Researchers have found that levels of certain cytokines and related factors in the blood increase significantly prior to the development of rheumatoid arthritis, long before symptoms emerge. They say the finding paves the way for developing a blood test for early diagnosis of the disease.
"Our findings present an opportunity for better predicting the risk of developing RA and possibly preventing disease progression," says researcher Solbritt Rantapää-Dahlqvist, MD, of University Hospital in Umea, Sweden. Other conditions, such as lupus, osteoarthritis, and fibromyalgia may also mimic the early symptoms of rheumatoid arthritis, which makes a definitive diagnosis difficult. But studies have shown that early diagnosis and treatment can help sufferers live a more active life and potentially avoid the type of joint damage that leads to disability.
Early Signs of RA
The cause of rheumatoid arthritis is not understood, but various components of the immune system and synovial tissue, which lubricates the joints, are thought to be involved. Cytokines are pro-inflammatory proteins often found in the synovial tissue after rheumatoid arthritis has developed.

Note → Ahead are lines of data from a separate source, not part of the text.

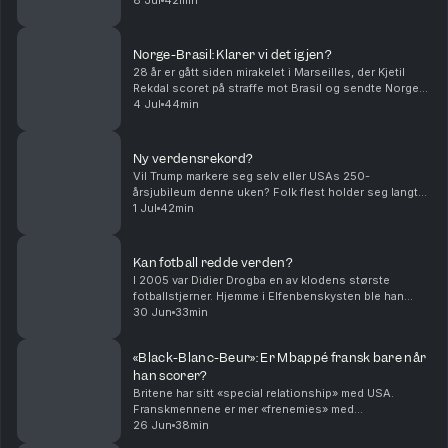
Men så fikk en amerikansk spiller rødt kort, og da ble
8 Jul
42min
det bråk. Trump selv virker fornøyd ...
Norge-Brasil: Klarer vi det igjen?
28 år er gått siden mirakelet i Marseilles, der Kjetil
Rekdal scoret på straffe mot Brasil og sendte Norge
videre i VM. Nå får landslaget en ny mulighet til å
4 Jul
44min
skrive fotballhistorie. Hva er det som gj...
Ny verdensrekord?
Vil Trump markere seg selv eller USAs 250-
årsjubileum denne uken? Folk flest holder seg langt
unna den store nasjonale feiringen på The Mall i
1 Jul
42min
forkant av 4. juli. Kanskje er det varmen eller
sikkerhet...
Kan fotball redde verden?
I 2005 var Didier Drogba en av klodens største
fotballstjerner. Hjemme i Elfenbenskysten ble han
forgudet. Derfor gjorde det inntrykk da han samlet
30 Jun
33min
landslaget og satte seg på kne for å bønnfalle om en...
«Black-Blanc-Beur»: Er Mbappé fransk bare når
han scorer?
Britene har sitt «special relationship» med USA.
Franskmennene er mer «frenemies» med
amerikanerne. Helt siden de hjalp landet med
26 Jun
38min
frigjøringen i 1781 har forholdet vært preget av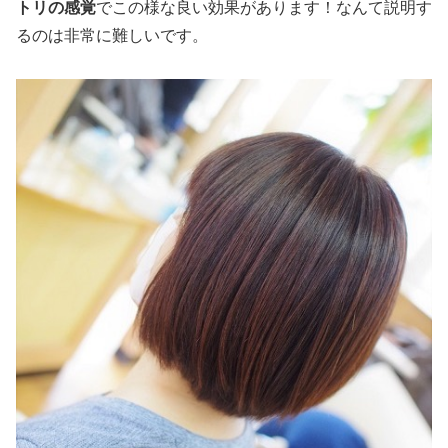
トリの感覚
でこの様な良い効果があります！なんて説明す
るのは非常に難しいです。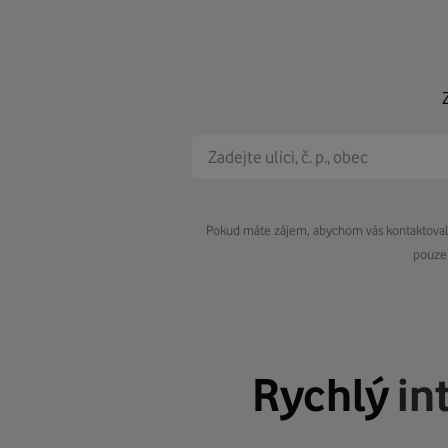
Pokud máte zájem, abychom vás kontaktovali 
pouze 
Rychlý
in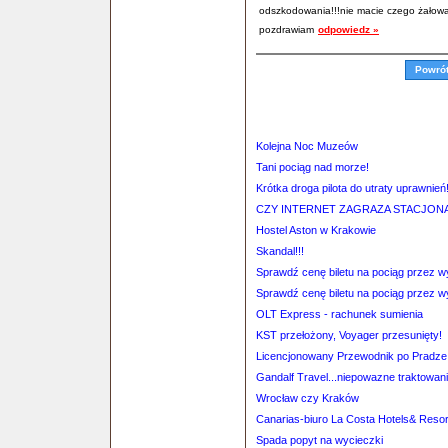
odszkodowania!!!nie macie czego żałow
pozdrawiam
odpowiedz »
Powró
Kolejna Noc Muzeów
Tani pociąg nad morze!
Krótka droga pilota do utraty uprawnień
CZY INTERNET ZAGRAZA STACJO
Hostel Aston w Krakowie
Skandal!!!
Sprawdź cenę biletu na pociąg przez 
Sprawdź cenę biletu na pociąg przez 
OLT Express - rachunek sumienia
KST przełożony, Voyager przesunięty!
Licencjonowany Przewodnik po Pradze
Gandalf Travel...niepowazne traktowanie
Wrocław czy Kraków
Canarias-biuro La Costa Hotels& Resor
Spada popyt na wycieczki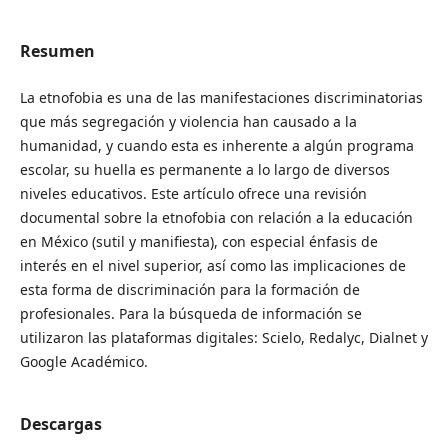
Resumen
La etnofobia es una de las manifestaciones discriminatorias
que más segregación y violencia han causado a la
humanidad, y cuando esta es inherente a algún programa
escolar, su huella es permanente a lo largo de diversos
niveles educativos. Este artículo ofrece una revisión
documental sobre la etnofobia con relación a la educación
en México (sutil y manifiesta), con especial énfasis de
interés en el nivel superior, así como las implicaciones de
esta forma de discriminación para la formación de
profesionales. Para la búsqueda de información se
utilizaron las plataformas digitales: Scielo, Redalyc, Dialnet y
Google Académico.
Descargas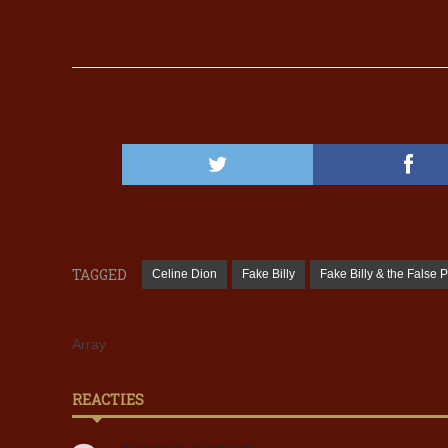
TAGGED
Celine Dion
Fake Billy
Fake Billy & the False 
Array
REACTIES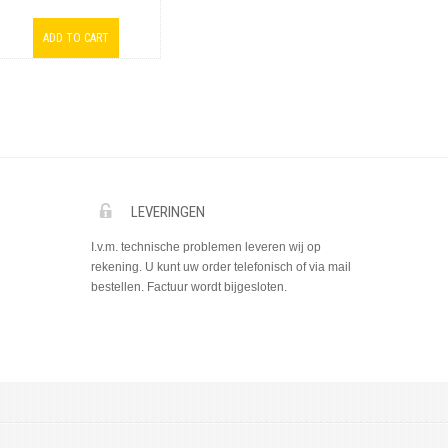
LEVERINGEN
I.v.m. technische problemen leveren wij op
rekening. U kunt uw order telefonisch of via mail
bestellen. Factuur wordt bijgesloten.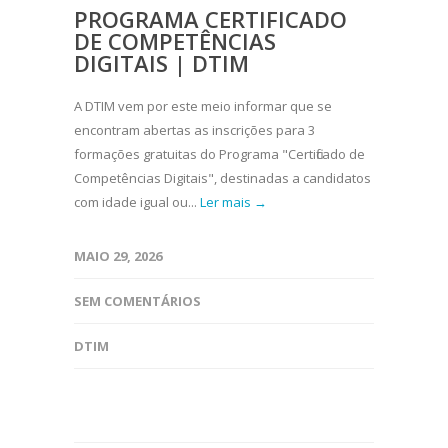
PROGRAMA CERTIFICADO
DE COMPETÊNCIAS
DIGITAIS | DTIM
A DTIM vem por este meio informar que se
encontram abertas as inscrições para 3
formações gratuitas do Programa "Certificado de
Competências Digitais", destinadas a candidatos
com idade igual ou...
Ler mais →
MAIO 29, 2026
SEM COMENTÁRIOS
DTIM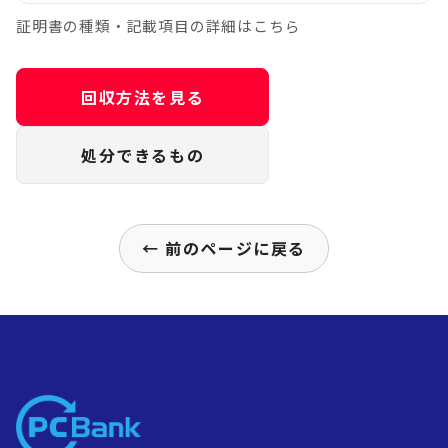
証明書の種類・記載項目の詳細はこちら
回収方法を見る
処分できるもの
← 前のページに戻る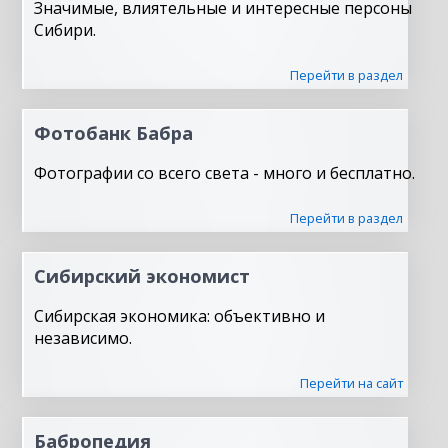
Значимые, влиятельные и интересные персоны
Сибири.
Перейти в раздел
Фотобанк Бабра
Фотографии со всего света - много и бесплатно.
Перейти в раздел
Сибирский экономист
Сибирская экономика: объективно и
независимо.
Перейти на сайт
Бабропедия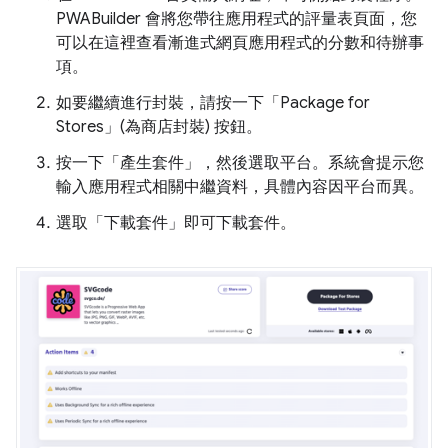
PWABuilder 會將您帶往應用程式的評量表頁面，您
可以在這裡查看漸進式網頁應用程式的分數和待辦事
項。
如要繼續進行封裝，請按一下「Package for
Stores」(為商店封裝)
按鈕。
按一下「產生套件」
，然後選取平台。系統會提示您
輸入應用程式相關中繼資料，具體內容因平台而異。
選取「下載套件」
即可下載套件。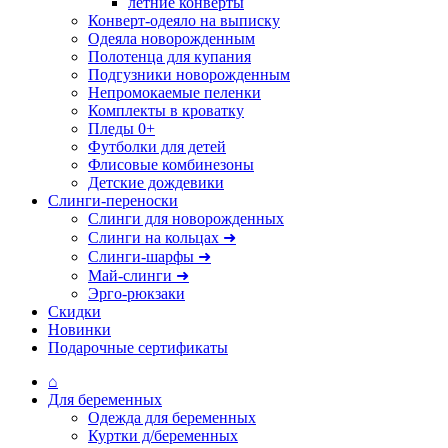
летние конверты
Конверт-одеяло на выписку
Одеяла новорожденным
Полотенца для купания
Подгузники новорожденным
Непромокаемые пеленки
Комплекты в кроватку
Пледы 0+
Футболки для детей
Флисовые комбинезоны
Детские дождевики
Слинги-переноски
Слинги для новорожденных
Слинги на кольцах ➜
Слинги-шарфы ➜
Май-слинги ➜
Эрго-рюкзаки
Скидки
Новинки
Подарочные сертификаты
⌂
Для беременных
Одежда для беременных
Куртки д/беременных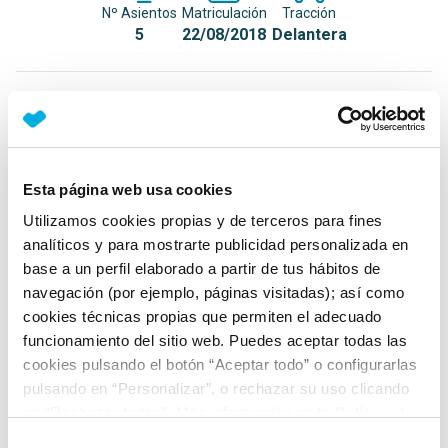
Nº Asientos
Matriculación
Tracción
5
22/08/2018
Delantera
Equipamiento*
Detalles destacados
Esta página web usa cookies
Android Auto y Apple CarPlay
Utilizamos cookies propias y de terceros para fines
Faros LED
analíticos y para mostrarte publicidad personalizada en
Luces de día LED con forma de C
base a un perfil elaborado a partir de tus hábitos de
navegación (por ejemplo, páginas visitadas); así como
+ Ver todos
cookies técnicas propias que permiten el adecuado
funcionamiento del sitio web. Puedes aceptar todas las
Ficha técnica
cookies pulsando el botón “Aceptar todo” o configurarlas
pulsando en “Personalizar”, o rechazar su uso clicando
en “Rechazar todas”. Más información en la
Política de
Exterior
Cookies
.
Selección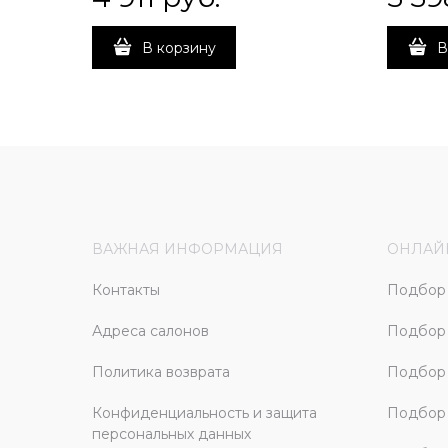
В корзину
В
ВАЖНАЯ ИНФОРМАЦИЯ
ОНЛАЙ
Контакты
Подбор 
Адреса салонов
Подбор
Политика возврата
Подбор 
Конфиденциальность и защита
Подбор
персональных данных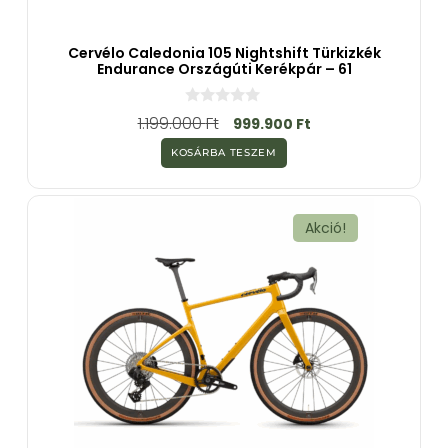
Cervélo Caledonia 105 Nightshift Türkizkék
Endurance Országúti Kerékpár – 61
0
1.199.000
Ft
999.900
Ft
a
z
KOSÁRBA TESZEM
5
-
b
ő
l
Akció!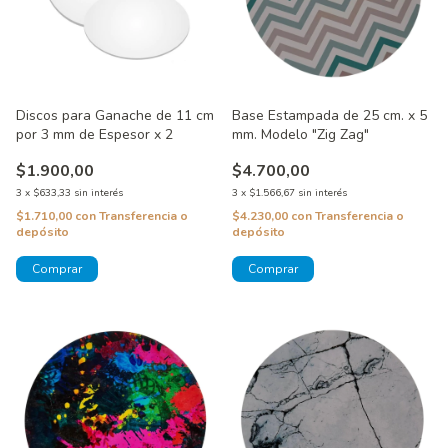
Discos para Ganache de 11 cm
Base Estampada de 25 cm. x 5
por 3 mm de Espesor x 2
mm. Modelo "Zig Zag"
$1.900,00
$4.700,00
3
x
$633,33
sin interés
3
x
$1.566,67
sin interés
$1.710,00
con
Transferencia o
$4.230,00
con
Transferencia o
depósito
depósito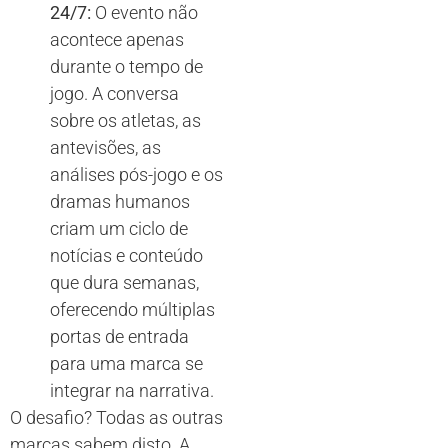
24/7:
O evento não
acontece apenas
durante o tempo de
jogo. A conversa
sobre os atletas, as
antevisões, as
análises pós-jogo e os
dramas humanos
criam um ciclo de
notícias e conteúdo
que dura semanas,
oferecendo múltiplas
portas de entrada
para uma marca se
integrar na narrativa.
O desafio? Todas as outras
marcas sabem disto. A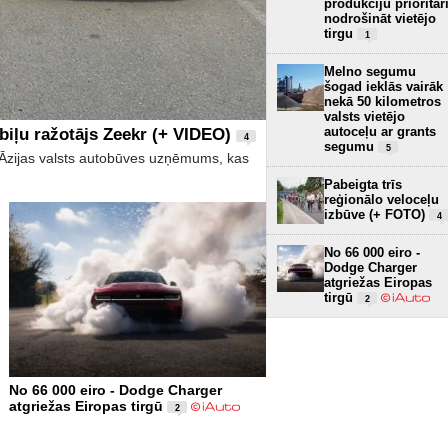
produkciju prioritār
nodrošināt vietējo
tirgu
1
Melno segumu
šogad ieklās vairāk
nekā 50 kilometros
valsts vietējo
autoceļu ar grants
biļu ražotājs Zeekr (+ VIDEO)
4
segumu
5
īs Āzijas valsts autobūves uzņēmums, kas
Pabeigta trīs
reģionālo veloceļu
izbūve (+ FOTO)
4
No 66 000 eiro -
Dodge Charger
atgriežas Eiropas
tirgū
2
No 66 000 eiro - Dodge Charger
atgriežas Eiropas tirgū
2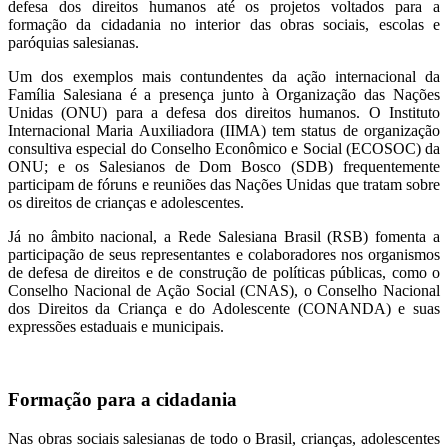
defesa dos direitos humanos até os projetos voltados para a
formação da cidadania no interior das obras sociais, escolas e
paróquias salesianas.
Um dos exemplos mais contundentes da ação internacional da
Família Salesiana é a presença junto à Organização das Nações
Unidas (ONU) para a defesa dos direitos humanos. O Instituto
Internacional Maria Auxiliadora (IIMA) tem status de organização
consultiva especial do Conselho Econômico e Social (ECOSOC) da
ONU; e os Salesianos de Dom Bosco (SDB) frequentemente
participam de fóruns e reuniões das Nações Unidas que tratam sobre
os direitos de crianças e adolescentes.
Já no âmbito nacional, a Rede Salesiana Brasil (RSB) fomenta a
participação de seus representantes e colaboradores nos organismos
de defesa de direitos e de construção de políticas públicas, como o
Conselho Nacional de Ação Social (CNAS), o Conselho Nacional
dos Direitos da Criança e do Adolescente (CONANDA) e suas
expressões estaduais e municipais.
Formação para a cidadania
Nas obras sociais salesianas de todo o Brasil, crianças, adolescentes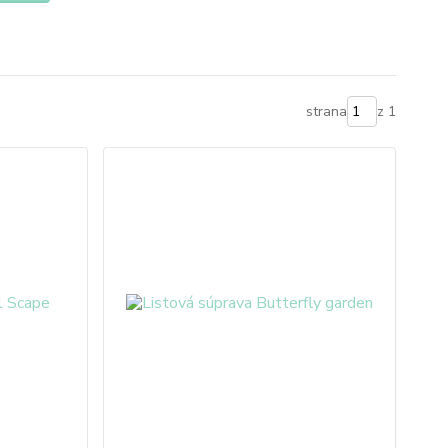
strana
z 1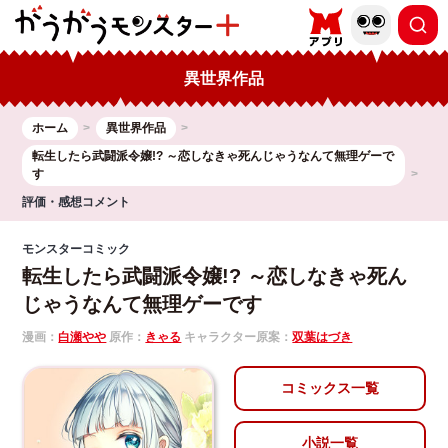
異世界作品
ホーム
異世界作品
転生したら武闘派令嬢!? ～恋しなきゃ死んじゃうなんて無理ゲーで
す
評価・感想コメント
モンスターコミック
転生したら武闘派令嬢!? ～恋しなきゃ死ん
じゃうなんて無理ゲーです
漫画：
白瀬やや
原作：
きゃる
キャラクター原案：
双葉はづき
コミックス一覧
小説一覧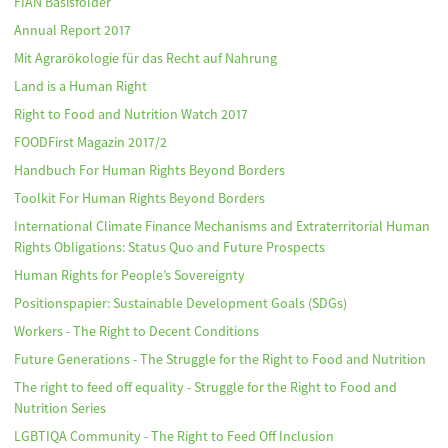
FIAN Basisfolder
Annual Report 2017
Mit Agrarökologie für das Recht auf Nahrung
Land is a Human Right
Right to Food and Nutrition Watch 2017
FOODFirst Magazin 2017/2
Handbuch For Human Rights Beyond Borders
Toolkit For Human Rights Beyond Borders
International Climate Finance Mechanisms and Extraterritorial Human
Rights Obligations: Status Quo and Future Prospects
Human Rights for People’s Sovereignty
Positionspapier: Sustainable Development Goals (SDGs)
Workers - The Right to Decent Conditions
Future Generations - The Struggle for the Right to Food and Nutrition
The right to feed off equality - Struggle for the Right to Food and
Nutrition Series
LGBTIQA Community - The Right to Feed Off Inclusion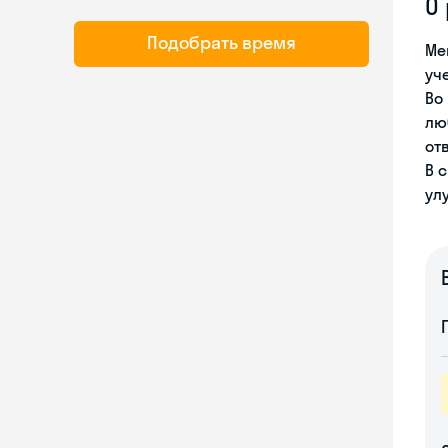
О
Подобрать время
Ме
уч
Во
лю
от
В 
ул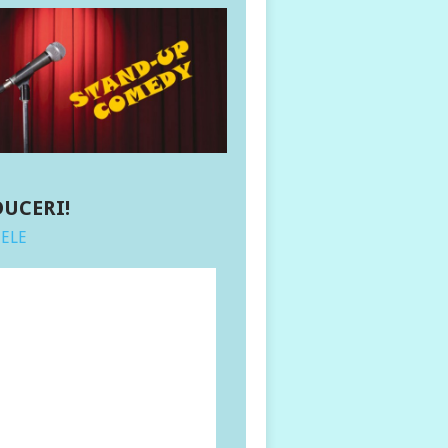
DUCERI!
TELE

In the study, published in Arthritis & Rheumatism, researchers examined whether particular cytokines and related factors are elevated prior to the emergence of rheumatoid arthritis symptoms. They analyzed blood samples from 86 people in Sweden without symptoms of rheumatoid arthritis at the time of donation who later developed RA and compared them with samples from 256 healthy individuals. The results showed levels of several cytokines and related factors were elevated up to years before diagnosis with rheumatoid arthritis.
Researchers say the findings support the idea that the immune system was already stimulated and rheumatoid arthritis was developing. If further studies confirm these results, a blood test to screen for these elevated cytokines may help diagnose RA before symptoms emerge.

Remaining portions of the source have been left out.